Aku mencintaimu, ketika;
Mendung, ketika panas, ketika kemarau
Ketika hutan-hutan terbakar
puluhan ribu orang disekap asap
Ketika separuh Indonesia kehilangan embun
kehilangan oksigen, kehilangan pekerjaan.
Ketika rampang akan rancang undang-undang.
Aku mencintaimu, ketika;
Gerimis, ketika hujan
Ketika banjir hanyutkan ribuan puisi
ke balai kota
Ketika phiton tidur seranjang
dengan warga,
Ketika melati, ketika mawar, anggrek dan matamorry saling silang; hias Balai kota.
Aku mencintaimu hari ini;
Ketika Amerika, Cina, Iran, ketika Indonesia
Ketika 72 negara dijamu pandemi
Ketika dunia dihebohkan
dengan wabah Corona,
Ketika Cina diserang jutaan belalang,
Ketika makkah dan madinah sunyi atas ibadah
Ketika ibadah umroh ditahan sementara,
guna mencegah penularan.
"sekali dalam sejarah!"
Aku mencintaimu,
ketika salam dengan mencium tangan tidak dibolehkan, guna mencegah penularan.
Aku mencintaimu ketika;
Kawanan seumur jagung retakan rembulan,
patahkan gemintang, memarkan senja, bakar pagi demi kado kekasih hati.

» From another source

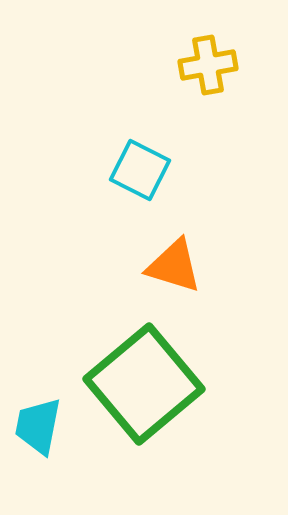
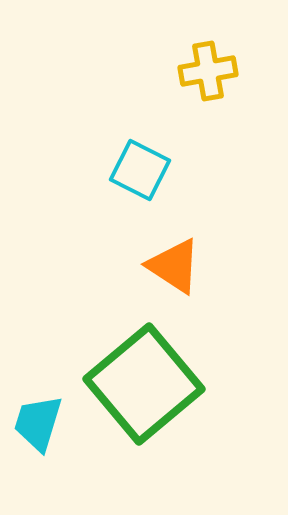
yellow cross: moved 6 px down
orange triangle: rotated 16 degrees clockwise
cyan trapezoid: moved 3 px up; rotated 6 degrees clockwise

Ketika tak sependapat dicap tiri
Ketika berani melawan takkan punya kawan.
Aku mencintaimu, malam ini
Ketika senang, ketika sedih, duka dan lara
Ketika waras, ketika sinting
Ketika gelas kaca, botol martel, ketika beling
ketika bibir, ketika gincu, ketika aku dibilang Tuan para ratu anarki, ketika segala hal rancu
antarkan menuju pelukmu.
Aku mencintaimu, ketika;
Perak tubuhmu dipenuhi rajah ragam metonimia
Ketika repetisi berulang riwayatkan rendahnya makrifat literasi
Ketika kau dijadikan dedahan guna sampai puncak keduniaan.
Ketika tanda tanya hanya retorika dalam penegasan, tanpa jawaban.
Ketika desakan bawah
hanya jadi pentas najis
dengan gong-gong
dari anjung seekor anjing.
Wahai, Puisi.
Aku mencintaimu, ketika aku tahu
cinta tak dimiliki tiap nadi lagi,
Ketika cinta tak singgah di tiap nyawa.
Aku mencintaimu, wahai, Puisi!.
Kotagu Hayatudin, Majalengka, Jawa Barat, 2020
SURAT DARI RANTAU
/1/
Mak, Jika dulu ladang dan pematang
Petak-petak sawah tak hilang
digantikan pabrik kutang
Dan tanggal tua tak harus bayar cicilan hutang
Tidak mungkin aku merantau hijrah jauh ke seberang
mengemis-ngemis demi sekepal upah, Mak.
/2/
Dalam kontrakan yang sudah nunggak dua bulan ini
Dengan penuh isak kutulis surat ini
Bukan karena aku tak lagi punya hati
Bukan pula aku tega sakiti hatimu, Mak.
Tetapi kutulis surat ini, ketika kurasa harapan untuk pulang ke kampung hilang, Mak.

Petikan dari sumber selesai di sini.